I see, but then if a given sensor saturates at ISO100 at (let's say) ADU=13000, which is less than 1 f-stop far from RAW saturation (ADU=16383), any other ISO should clip at RAW saturation. Does this happen?
For instance the 40D which saturates at 13823 (from my tests) at ISO100, should saturate at 16383 for any other higher ISO value. Does it?

Close enough. John Sheehy did some analysis of the 30D a while back and the clipping levels were not exactly 4095, but close enough that it doesn't affect things on the log scale of EV. The difference between 13823 and 16383 however is close to 1/4 stop. I did some 40D tests which gave clipping at 16383 for the green channel at ISO 200 and up, IIRC.

1. The DR of both the Canon 40D and 50D is larger at ISO 100 than at ISO 200.

2. The saturation level plays no role in the DR; the ISO 100 values are scaled down, probably from the base ISO, which appears to be 1/4 EV over 100.

Looks like I'll have to carry out some testing, when I have the time, comparing shadow and highlight detail at ISOs 100 and 200. I know that cameras do vary from copy to copy (of the same model), just as lenses do. Years ago, after collecting my new 5D, I wasn't happy with the severe banding in the darkest shadows. I returned it and tried another copy which was better. I wouldn't say much better, but noticeably better.

Forgive me for continuing to piss all over this thread, but I find these discussions not to be useful to me and question their purpose.



It's more fundamental than whether or not DxO is "accurately" measuring the characteristics of these sensors. What is the point of dissecting RAW data absent any conversion of that data? If fixating on differences in sensors makes any difference at all to the outcome of your photographs, then equal attention should be paid to RAW converters: http://forums.dpreview.com/forums/read.asp...essage=30062493 You can't simply divorce the data coming from the sensor from the data that comes from conversion of that file; after all, the later is what you will ultimately be working with when you craft your photograph. This leads me to question what some people in these photography forums are attempting to craft: better photographs, or better ways of measuring RAW data. For me, the tools I care about are the ones that deliver files I can use to make better photographs with, and DxO Mark is a diversion from that goal.

Tony has a point. We all have to use a RAW converter of one type or another and that choice of RAW converter might be based on lots of factors that are not directly related to getting the last ounce of detail from highlights or shadows. We might use a converter because we like the results, the work-flow, and like the ease of getting those results, or perhaps because we are simply familiar with the interface.

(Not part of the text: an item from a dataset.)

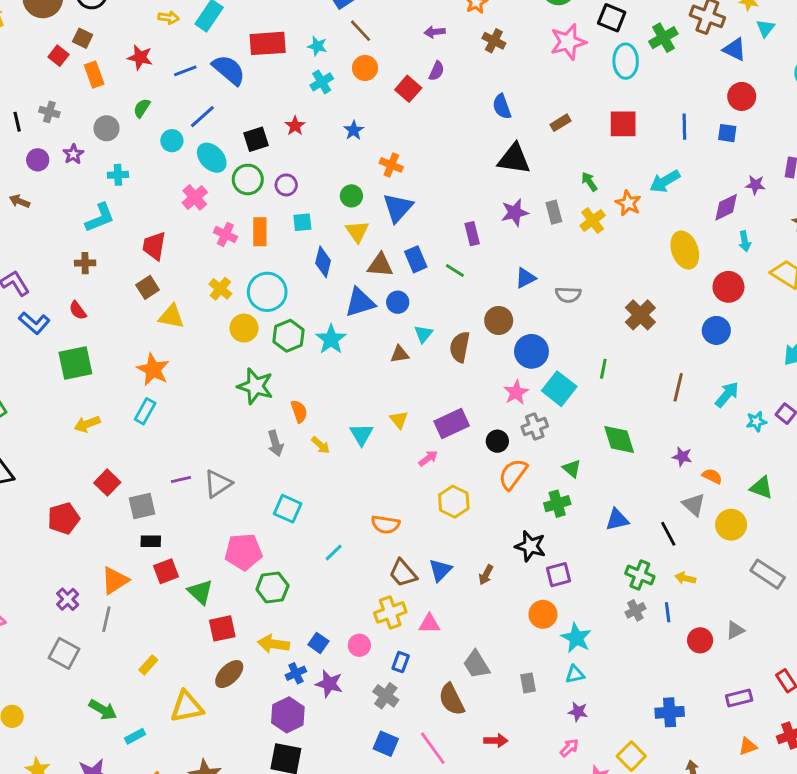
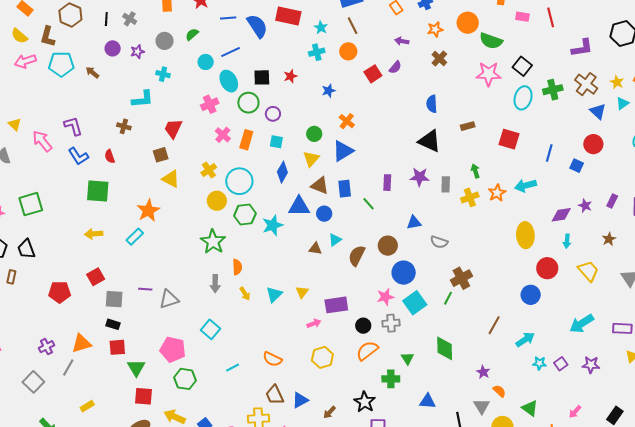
brown cross: (640, 315) -> (461, 278), moved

We should not forget that DXO are in the business of creating their own RAW converter. Their tests, which they are now sharing with everyone, are presumably necessary for their own purposes.

Because it provides a measure of the camera's capabilities rather than the sum total of the camera's capabilities filtered through a particular raw converter's capability. Usually the scientific method is to strip away those aspects of the subject under study that don't pertain to the subject under study. If you got a lousy result from camera A with raw converter X, you can't know if the issue is camera A or raw converter X. If you study the raw data of camera A without going through conversion, and you find it to be poorer quality than that of camera B, then no raw converter is going to make camera A's output look better than camera B's provided it is doing an equally competent job on each. The latter issue should be the subject of a separate investigation, which to my knowledge is yet to be done in a scientific manner for commercial raw converters.

Better to isolate the variable under study than to lump it in with all sorts of other unknowns.



I agree that equal attention should be paid to raw converters, and that hasn't been done yet. That doesn't mean it can't be done, and it doesn't mean that raw data analysis is without meaning or worth.

Well, obviously the purpose of pleasing you is failed miserably. I guess you need to ask Michael to close the thread.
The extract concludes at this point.